You should be using full performance lines with a low stretch core; the less stretch in lines transfer to the mast and boat turning energy into speed.
What’s the difference between mast rake and mast bend?
Mast rake is the angle of the mast fore and aft on the boat. It controls the center of effort of the boat, helping it point higher. Too much forward rake, the boat will turn down causing a negative steering moment. With too much aft rake, you will have to fight the rudder causing drag, which slows the boat down.
In a perfect world, you should have a couple of pounds of weather helm and rudder angle should not exceed three to seven degrees, unless steering wind shifts. You should tell your rigger during a mast tuning how the boat is performing. Mast bend is set to help your mainsail.
As a sail gets older you can increase the bend to get more performance out of the sail. When you order a new sail, the sail maker may ask to have you decrease the bend since the sail is new. The other thing bend does for you, is it flattens the mainsail in windy conditions helping you keep control and not getting over powered. Tell your rigger what you feel are the wind conditions you find yourself in the most. They will set the bend to fit the way you sail.
I’m looking for some new spinnaker sheets for my J-105, what brand do you recommend and why?
The J-105, just like most asymmetrical boats, uses a high heat covered line with a performance core. We taper the sheets, which reduces weight and leaves the core exposed. All line companies have equivalent line types. Color and feel is the only difference between most lines.
My anchor is always slipping, how much chain do I need and who makes the best anchor on the market today?
The anchor is probably the most argued boating topic ever. I feel that every type anchor has its purpose. We used to cruise with a CQR and a Danforth. The CQR was our workhorse. After getting a lot of education we switched to Mantis anchors. They use technology and NASA engineers to design their product. They added a roll bar that I know I could have used it in the past for more reasons than it was designed for.
When it comes to chain, we always carried 100’ on one anchor and 25 to 40’ on the secondary. That is all the boat could fit. Both anchors had 150’ of three-strand line; the more chain, in my opinion, the better. For storms we carried a bridal and another 300’ of three-strand that we could add in line to the scope. That worked for us. You will have to find what works for your boat.
How can I keep my roller furling from overriding, it works for a while and then it gets hard to pull in.

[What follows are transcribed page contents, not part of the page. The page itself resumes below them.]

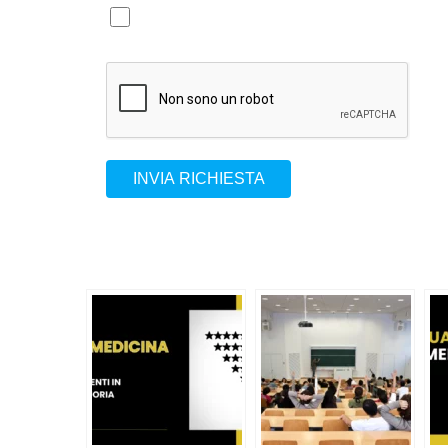
INVIA RICHIESTA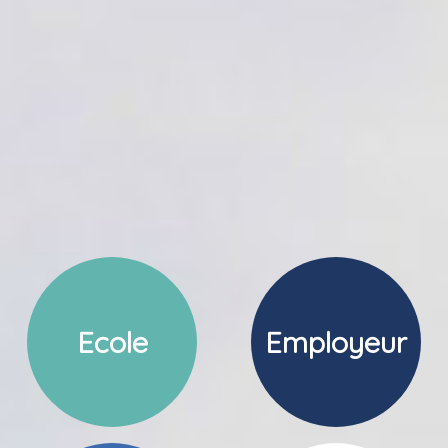
Ecole
Employeur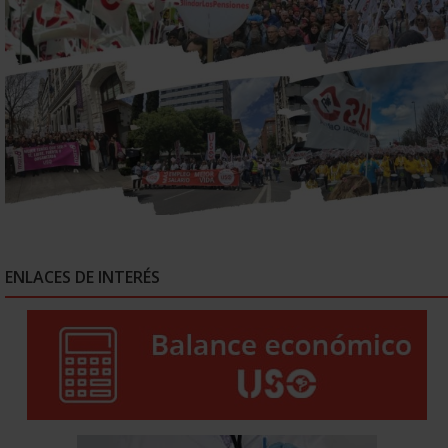
ENLACES DE INTERÉS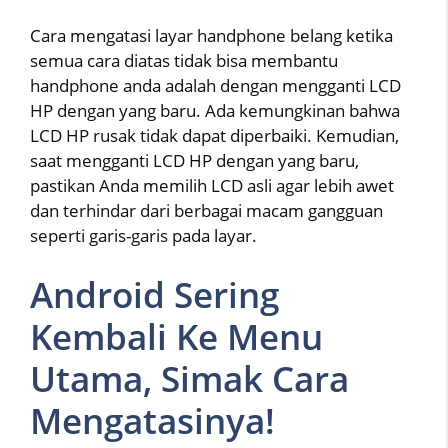
Cara mengatasi layar handphone belang ketika
semua cara diatas tidak bisa membantu
handphone anda adalah dengan mengganti LCD
HP dengan yang baru. Ada kemungkinan bahwa
LCD HP rusak tidak dapat diperbaiki. Kemudian,
saat mengganti LCD HP dengan yang baru,
pastikan Anda memilih LCD asli agar lebih awet
dan terhindar dari berbagai macam gangguan
seperti garis-garis pada layar.
Android Sering
Kembali Ke Menu
Utama, Simak Cara
Mengatasinya!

You should control your furling line when you unfurl your sail. If you just untie it and unfurl, more than likely, it will get some loose rolls and possibly override. The other thing to look out for is the lead block into the drum needs to be at 90 degrees in the center of the drum guide. The last thing, is to make sure when the unit is furled, it has two wraps on the jib sheets and you should have at least five wraps on the drum.
Do you recommend buying a used roller furler?
We are against buying old furling units. Technology is so much better today than 10 to 20 years ago. Always remember there is a reason the furling unit was replaced in the first place. The foil connectors and bearings wear down over time. We end up having more time fixing the used unit than what a new one would have cost with installation.
Also, when fixing old units you don’t get a warranty, so even if you patch it, you will have to pay to repair it every time you have a problem. Most new units have a two to seven year warranty and rigging companies should back their work.
Alex Crowell is the owner of Bahama Rigging in Kemah, a full service shop for all sailboat rigging needs.